Norderstedt könnte von einer Geber- zu einer Nehmerkommune werden
Eine Auffassung, die Grote teilt: „Natürlich profitieren wir von der günstigen Lage.“ Dennoch könnten er und die örtliche Politik die Belastung, die auf Norderstedt zukommen soll, so nicht akzeptieren. Wenn die Stadt wie geplant ab 2015 auf einen Schlag zusätzlich 1,5 Millionen Euro mehr in den Finanzausgleich zahlen soll, könne der städtische Haushalt nicht mehr ausgeglichen werden. „Wir würden von einer Geber- zu einer Nehmerkommune“, sagte der Verwaltungschef. Die Stadt könne den kräftigen Zuschlag nicht verhindern, indem sie die Steuern senkt, weniger Abgaben von den Unternehmen und Grundbesitzern verlangt. „Die Messzahlen sind hebesatzbereinigt und spiegeln die Wirtschaftskraft unserer Unternehmen wider“, sagte der Oberbürgermeister.
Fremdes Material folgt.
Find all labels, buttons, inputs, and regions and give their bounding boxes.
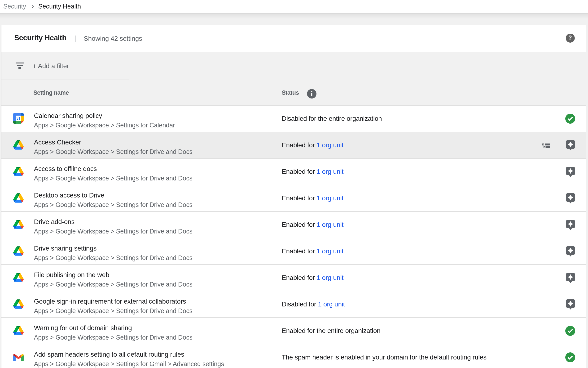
svg-text:31: 31: [16, 116, 20, 121]
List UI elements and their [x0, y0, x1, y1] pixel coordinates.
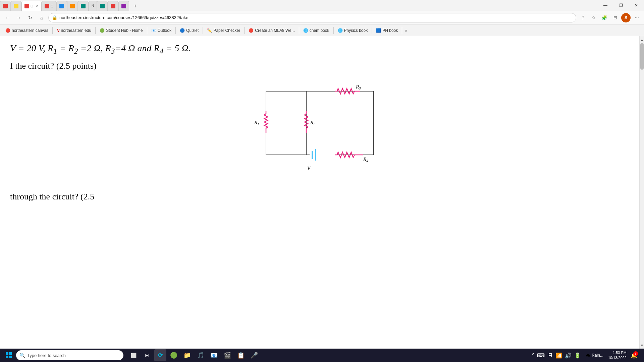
- bookmark-label-10: PH book: [382, 28, 398, 33]
- weather-widget[interactable]: 🌧 Rain...: [584, 353, 605, 358]
- tab-8-label: N: [92, 4, 94, 8]
- bookmark-label-2: northeastern.edu: [61, 28, 91, 33]
- bookmark-chem-book[interactable]: 🌐 chem book: [301, 26, 332, 35]
- bookmark-ph-book[interactable]: 🟦 PH book: [373, 26, 400, 35]
- weather-label: Rain...: [592, 353, 603, 358]
- taskbar-video[interactable]: 🎬: [221, 349, 233, 361]
- tab-3-label: C: [31, 4, 33, 8]
- tab-3-active[interactable]: C ✕: [21, 1, 42, 11]
- monitor-icon[interactable]: 🖥: [547, 352, 553, 358]
- bookmark-icon-2: N: [57, 28, 60, 33]
- mail-icon: 📧: [210, 352, 218, 359]
- bookmarks-bar: 🔴 northeastern canvas N northeastern.edu…: [0, 25, 644, 36]
- tab-favicon-5: [59, 4, 64, 8]
- tab-5[interactable]: [56, 1, 67, 11]
- separator-9: [372, 27, 372, 34]
- volume-icon[interactable]: 🔊: [565, 352, 572, 359]
- bookmarks-more-button[interactable]: »: [404, 28, 409, 33]
- favorite-button[interactable]: ☆: [589, 13, 598, 22]
- battery-icon[interactable]: 🔋: [574, 352, 581, 359]
- scrollbar-thumb[interactable]: [640, 43, 644, 70]
- url-bar[interactable]: 🔒 northeastern.instructure.com/courses/1…: [48, 13, 576, 22]
- bookmark-icon-4: 📧: [151, 28, 156, 33]
- tab-4-label: C: [51, 4, 53, 8]
- search-bar[interactable]: 🔍 Type here to search: [16, 350, 123, 360]
- tab-close-3[interactable]: ✕: [36, 4, 39, 8]
- bookmark-paper-checker[interactable]: ✏️ Paper Checker: [204, 26, 243, 35]
- taskbar-chrome[interactable]: 🟢: [168, 349, 180, 361]
- scrollbar[interactable]: ▼ ▲: [639, 36, 644, 349]
- profile-button[interactable]: S: [621, 13, 631, 22]
- taskbar-apps: ⬜ ⊞ ⟳ 🟢 📁 🎵 📧 🎬 📋 🎤: [127, 349, 260, 361]
- separator-5: [203, 27, 203, 34]
- sidebar-button[interactable]: ⊟: [610, 13, 620, 22]
- keyboard-icon[interactable]: ⌨: [537, 352, 545, 359]
- address-bar: ← → ↻ ⌂ 🔒 northeastern.instructure.com/c…: [0, 11, 644, 25]
- minimize-button[interactable]: —: [598, 0, 613, 11]
- edge-icon: ⟳: [158, 352, 163, 359]
- refresh-button[interactable]: ↻: [25, 13, 35, 22]
- taskbar-explorer[interactable]: 📁: [181, 349, 193, 361]
- tab-7[interactable]: [78, 1, 89, 11]
- tab-favicon-3: [24, 4, 29, 8]
- bookmark-quizlet[interactable]: 🔵 Quizlet: [177, 26, 201, 35]
- settings-button[interactable]: ⋯: [632, 13, 641, 22]
- home-button[interactable]: ⌂: [37, 13, 46, 22]
- forward-button[interactable]: →: [14, 13, 23, 22]
- separator-8: [333, 27, 334, 34]
- taskbar-mic-app[interactable]: 🎤: [248, 349, 260, 361]
- clock[interactable]: 1:53 PM 10/13/2022: [608, 350, 627, 361]
- tab-10[interactable]: [108, 1, 118, 11]
- scroll-up-arrow[interactable]: ▲: [640, 38, 644, 42]
- share-button[interactable]: ⤴: [578, 13, 588, 22]
- separator-3: [147, 27, 147, 34]
- svg-text:R4: R4: [363, 157, 368, 163]
- svg-text:V: V: [307, 166, 311, 171]
- wifi-icon[interactable]: 📶: [555, 352, 562, 359]
- tab-favicon-4: [45, 4, 49, 8]
- restore-button[interactable]: ❐: [613, 0, 629, 11]
- bookmark-northeastern-edu[interactable]: N northeastern.edu: [54, 26, 94, 35]
- taskbar: 🔍 Type here to search ⬜ ⊞ ⟳ 🟢 📁 🎵 📧 🎬: [0, 349, 644, 362]
- separator-2: [95, 27, 96, 34]
- mic-app-icon: 🎤: [251, 352, 258, 359]
- tab-9[interactable]: [97, 1, 108, 11]
- taskbar-notes[interactable]: 📋: [235, 349, 247, 361]
- url-text: northeastern.instructure.com/courses/126…: [59, 15, 573, 20]
- taskbar-edge[interactable]: ⟳: [154, 349, 166, 361]
- start-button[interactable]: [3, 349, 15, 361]
- bookmark-icon-8: 🌐: [303, 28, 308, 33]
- tab-1[interactable]: [0, 1, 11, 11]
- tab-6[interactable]: [67, 1, 78, 11]
- widgets-button[interactable]: ⊞: [141, 349, 153, 361]
- tab-4[interactable]: C: [42, 1, 56, 11]
- task-view-button[interactable]: ⬜: [127, 349, 140, 361]
- bookmark-icon-7: 🔴: [249, 28, 254, 33]
- bookmark-mla[interactable]: 🔴 Create an MLA8 We...: [246, 26, 298, 35]
- back-button[interactable]: ←: [3, 13, 12, 22]
- bookmark-label-3: Student Hub - Home: [106, 28, 143, 33]
- tab-8[interactable]: N: [89, 1, 97, 11]
- bookmark-student-hub[interactable]: 🟢 Student Hub - Home: [97, 26, 145, 35]
- question-2-text: through the circuit? (2.5: [10, 192, 629, 202]
- notification-button[interactable]: 🔔 3: [629, 351, 639, 360]
- taskbar-mail[interactable]: 📧: [208, 349, 220, 361]
- folder-icon: 📁: [183, 352, 191, 359]
- tab-2[interactable]: [11, 1, 21, 11]
- close-button[interactable]: ✕: [629, 0, 644, 11]
- bookmark-physics-book[interactable]: 🌐 Physics book: [335, 26, 371, 35]
- tab-favicon-6: [70, 4, 75, 8]
- chrome-icon: 🟢: [170, 352, 177, 359]
- taskbar-spotify[interactable]: 🎵: [195, 349, 207, 361]
- new-tab-button[interactable]: +: [130, 1, 140, 11]
- bookmark-outlook[interactable]: 📧 Outlook: [149, 26, 174, 35]
- scroll-down-arrow[interactable]: ▼: [640, 343, 644, 347]
- show-hidden-icons[interactable]: ^: [532, 352, 535, 358]
- svg-text:R3: R3: [356, 84, 361, 90]
- bookmark-northeastern-canvas[interactable]: 🔴 northeastern canvas: [3, 26, 51, 35]
- tab-11[interactable]: [118, 1, 129, 11]
- extensions-button[interactable]: 🧩: [600, 13, 609, 22]
- taskbar-tray: ^ ⌨ 🖥 📶 🔊 🔋 🌧 Rain... 1:53 PM 10/13/2022…: [532, 350, 641, 361]
- clock-time: 1:53 PM: [608, 350, 627, 355]
- spotify-icon: 🎵: [197, 352, 204, 359]
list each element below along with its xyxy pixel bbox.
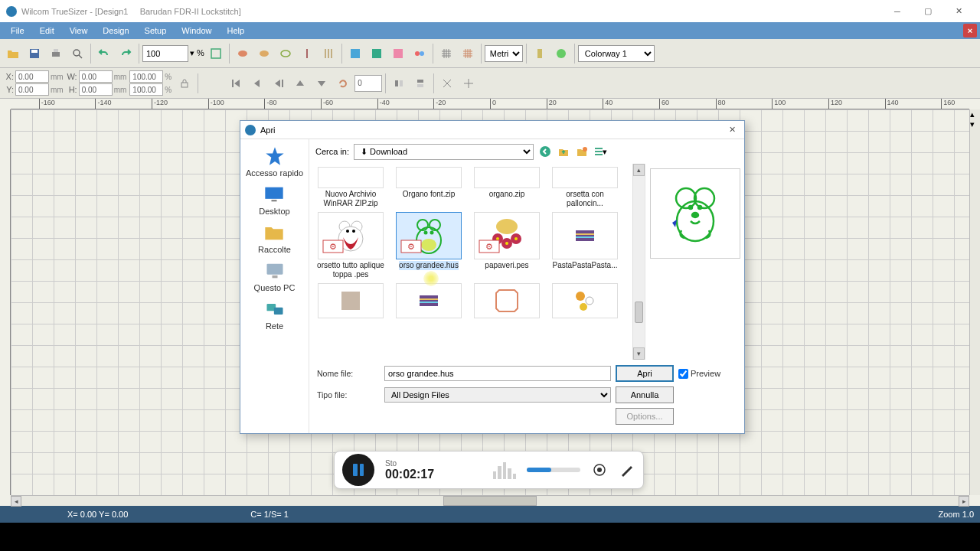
file-item[interactable] bbox=[315, 283, 386, 318]
place-collections[interactable]: Raccolte bbox=[258, 222, 291, 254]
menu-help[interactable]: Help bbox=[219, 24, 252, 37]
place-this-pc[interactable]: Questo PC bbox=[254, 260, 296, 292]
file-item[interactable]: ⚙papaveri.pes bbox=[472, 212, 542, 279]
undo-icon[interactable] bbox=[94, 44, 114, 64]
view-hoop-icon[interactable] bbox=[367, 44, 387, 64]
file-item[interactable]: organo.zip bbox=[472, 167, 542, 207]
file-item[interactable]: ⚙orsetto tutto aplique toppa .pes bbox=[315, 212, 386, 279]
nav-start-icon[interactable] bbox=[226, 73, 246, 93]
menu-view[interactable]: View bbox=[62, 24, 96, 37]
file-scroll-thumb[interactable] bbox=[635, 302, 643, 323]
lookin-select[interactable]: ⬇ Download bbox=[354, 144, 534, 160]
file-item[interactable]: ⚙orso grandee.hus bbox=[394, 212, 464, 279]
filename-input[interactable] bbox=[384, 366, 611, 381]
save-icon[interactable] bbox=[24, 44, 44, 64]
recorder-volume-slider[interactable] bbox=[527, 468, 580, 472]
file-scroll-up-icon[interactable]: ▴ bbox=[633, 164, 645, 176]
zoom-input[interactable] bbox=[142, 45, 188, 62]
recorder-draw-icon[interactable] bbox=[619, 461, 635, 478]
print-preview-icon[interactable] bbox=[67, 44, 87, 64]
file-item[interactable]: orsetta con palloncin... bbox=[550, 167, 620, 207]
menu-file[interactable]: File bbox=[3, 24, 32, 37]
open-icon[interactable] bbox=[3, 44, 23, 64]
close-document-button[interactable]: × bbox=[963, 24, 977, 37]
place-desktop[interactable]: Desktop bbox=[259, 184, 289, 216]
view-bg-icon[interactable] bbox=[388, 44, 408, 64]
file-scroll-down-icon[interactable]: ▾ bbox=[633, 347, 645, 360]
h-input[interactable] bbox=[79, 83, 113, 96]
filetype-select[interactable]: All Design Files bbox=[384, 387, 611, 403]
place-network[interactable]: Rete bbox=[264, 298, 286, 331]
open-button[interactable]: Apri bbox=[616, 365, 674, 382]
angle-input[interactable] bbox=[354, 75, 382, 92]
tool-a-icon[interactable] bbox=[437, 73, 457, 93]
scroll-thumb-h[interactable] bbox=[443, 496, 537, 506]
scroll-up-icon[interactable]: ▴ bbox=[970, 109, 980, 119]
file-item[interactable] bbox=[472, 283, 542, 318]
view-colors-icon[interactable] bbox=[410, 44, 430, 64]
recorder-pause-button[interactable] bbox=[342, 454, 374, 486]
mirror-v-icon[interactable] bbox=[410, 73, 430, 93]
file-item[interactable]: Organo font.zip bbox=[394, 167, 464, 207]
dialog-close-icon[interactable]: ✕ bbox=[724, 125, 740, 135]
file-item[interactable]: PastaPastaPasta... bbox=[550, 212, 620, 279]
nav-up-icon[interactable] bbox=[290, 73, 310, 93]
stitch-a-icon[interactable] bbox=[233, 44, 253, 64]
tool-b-icon[interactable] bbox=[459, 73, 479, 93]
redo-icon[interactable] bbox=[116, 44, 136, 64]
view-design-icon[interactable] bbox=[345, 44, 365, 64]
recorder-webcam-icon[interactable] bbox=[591, 461, 608, 478]
w-input[interactable] bbox=[79, 70, 113, 83]
preview-checkbox[interactable]: Preview bbox=[678, 369, 737, 379]
zoom-fit-icon[interactable] bbox=[206, 44, 226, 64]
needle-icon[interactable] bbox=[297, 44, 317, 64]
scroll-right-icon[interactable]: ▸ bbox=[959, 496, 969, 507]
nav-prev-color-icon[interactable] bbox=[269, 73, 289, 93]
svg-rect-20 bbox=[400, 80, 403, 86]
nav-back-icon[interactable] bbox=[538, 145, 552, 158]
nav-prev-icon[interactable] bbox=[247, 73, 267, 93]
nav-up-folder-icon[interactable] bbox=[557, 145, 570, 158]
cancel-button[interactable]: Annulla bbox=[616, 386, 674, 403]
scrollbar-horizontal[interactable]: ◂ ▸ bbox=[11, 495, 969, 506]
scroll-left-icon[interactable]: ◂ bbox=[11, 496, 21, 507]
options-button[interactable]: Options... bbox=[616, 408, 674, 425]
w-percent-input[interactable] bbox=[129, 70, 163, 83]
scrollbar-vertical[interactable]: ▴ ▾ bbox=[969, 109, 980, 495]
h-percent-input[interactable] bbox=[129, 83, 163, 96]
menu-edit[interactable]: Edit bbox=[32, 24, 62, 37]
nav-down-icon[interactable] bbox=[312, 73, 332, 93]
file-item[interactable] bbox=[550, 283, 620, 318]
trim-icon[interactable] bbox=[318, 44, 338, 64]
menu-window[interactable]: Window bbox=[174, 24, 219, 37]
mirror-h-icon[interactable] bbox=[389, 73, 409, 93]
grid-icon[interactable] bbox=[436, 44, 456, 64]
svg-rect-2 bbox=[52, 52, 60, 57]
units-select[interactable]: Metric bbox=[485, 45, 523, 62]
thread-icon[interactable] bbox=[530, 44, 550, 64]
file-grid[interactable]: Nuovo Archivio WinRAR ZIP.zipOrgano font… bbox=[309, 164, 632, 360]
lock-aspect-icon[interactable] bbox=[175, 73, 194, 93]
y-input[interactable] bbox=[15, 83, 49, 96]
palette-icon[interactable] bbox=[551, 44, 571, 64]
minimize-button[interactable]: ─ bbox=[882, 0, 913, 22]
scroll-down-icon[interactable]: ▾ bbox=[970, 119, 980, 129]
file-scrollbar[interactable]: ▴ ▾ bbox=[632, 164, 645, 360]
grid-snap-icon[interactable] bbox=[458, 44, 478, 64]
new-folder-icon[interactable] bbox=[575, 145, 589, 158]
file-item[interactable] bbox=[394, 283, 464, 318]
menu-design[interactable]: Design bbox=[95, 24, 136, 37]
stitch-c-icon[interactable] bbox=[276, 44, 296, 64]
stitch-b-icon[interactable] bbox=[254, 44, 274, 64]
menu-setup[interactable]: Setup bbox=[137, 24, 175, 37]
rotate-icon[interactable] bbox=[333, 73, 353, 93]
view-menu-icon[interactable]: ▾ bbox=[593, 145, 607, 158]
x-input[interactable] bbox=[15, 70, 49, 83]
menubar: File Edit View Design Setup Window Help … bbox=[0, 22, 980, 39]
place-quick-access[interactable]: Accesso rapido bbox=[246, 145, 303, 178]
colorway-select[interactable]: Colorway 1 bbox=[578, 45, 655, 62]
maximize-button[interactable]: ▢ bbox=[913, 0, 943, 22]
file-item[interactable]: Nuovo Archivio WinRAR ZIP.zip bbox=[315, 167, 386, 207]
close-button[interactable]: ✕ bbox=[943, 0, 974, 22]
print-icon[interactable] bbox=[46, 44, 66, 64]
Der Gutachter, der Zahlen und Daten als Grundlage für die Finanzreform ermittelt hatte, habe Norderstedt wie dem gesamten Kreis Segeberg zudem einen relativ geringen Anteil an Hartz-IV-Empfängern bescheinigt. Die Sozialausgaben sind neben der Steuerkraft die zweite Richtgröße, um zu bestimmen, wie viel Geld die Städte und Gemeinden in den Ausgleichstopf zahlen beziehungsweise aus ihm bekommen.
Grote hat dem Innenminister gemeinsam mit den Spitzen der Fraktionen ein Programm präsentiert, mit dem die Wucht der zusätzlichen Belastung gemildert werden soll. „Es wird schwer sein, den Menschen in unsere Stadt die Mehrausgaben zu vermitteln, denn Norderstedt wächst, und wir müssen hier im Ort kräftig investieren“, sagte Grote. Es gelte, Kita-Plätze zu schaffen, die Ganztagsangebote an den Schulen auszubauen, damit Berufstätige Familie und Beruf unter einen Hut bringen können – das sei ein ganz wichtiger Standortfaktor. Zugleich beugten Investitionen in die Infrastruktur späteren Soziallasten vor.
Der Verwaltungschef forderte den Minister auf, die Ausgaben für die überörtlichen Auf- und Ausgaben Norderstedts zu überprüfen. „Wir gehen davon aus, dass wir mehr Angebote für mehr Umlandbewohner vorhalten, als das die Landesplanung vorsieht“, sagte Grote. Zudem plädierte er dafür, dass Norderstedt nicht auf einen Schlag 1,56 Millionen Euro mehr zahlt, sondern sich schrittweise an die Summe heranarbeitet. „Für eine Übergangsregelung habe ich durchaus Sympathie“, sagte Breitner, der den Austausch mit den Norderstedtern als harmonisch bezeichnete. Es gehe ihm darum, in dem auf ein Jahr angelegten Dialog mit den Betroffenen konstruktive Vorschläge zu hören. „Kriegserklärungen oder Aufrufe zum Widerstand bringen uns nicht weiter“, sagte der Minister.